= Rejoyn =

Digital therapeutic smartphone app

Rejoyn is a prescription-only digital therapeutic smartphone app approved by the US FDA for the treatment of major depressive disorder (MDD) in adults ages 22 and up. It is prescribed in conjunction with standard antidepressant medication and professional guidance and support.

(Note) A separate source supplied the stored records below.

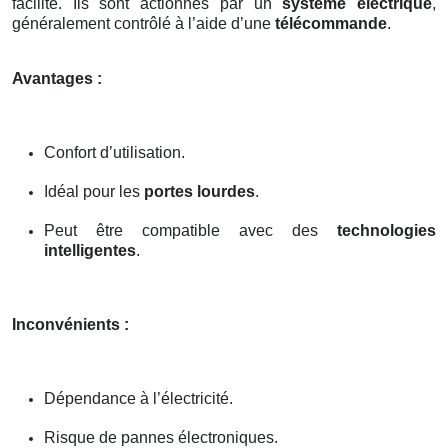
facilité. Ils sont actionnés par un
système électrique
,
généralement contrôlé à l’aide d’une
télécommande
.
Avantages :
Confort d’utilisation.
Idéal pour les
portes lourdes
.
Peut être compatible avec des
technologies
intelligentes
.
Inconvénients :
Dépendance à l’électricité.
Risque de pannes électroniques.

Rejoyn was developed by Click Therapeutics and Otsuka America Pharmaceutical Inc., and gained FDA clearance as a "medical device" on March 30th, 2024. The smartphone app helps patients with depression using exercises based on cognitive behavioral therapy (CBT) along with timed notifications to keep the patient engaged and in treatment. Randomized controlled trials showed that the Rejoyn app was more effective at relieving depression symptoms compared to a "sham app", a placebo app that required similar effort but was not intended to be helpful. Dr. John Torous, MD, MBI, a psychiatrist at the Beth Israel Deaconess Medical Center in Boston, said that the app seems to pose minimal risks, and is an important step forward in unlocking the power of smartphones in treating psychiatric disorders.

Some experts have signaled that the claims should be taken with caution, since the app was "tested only in a narrow subset of patients." and its benefits are "not statistically significant," according to the study’s primary outcome."

==Notes==

a MBI for Masters of Biomedical Informatics.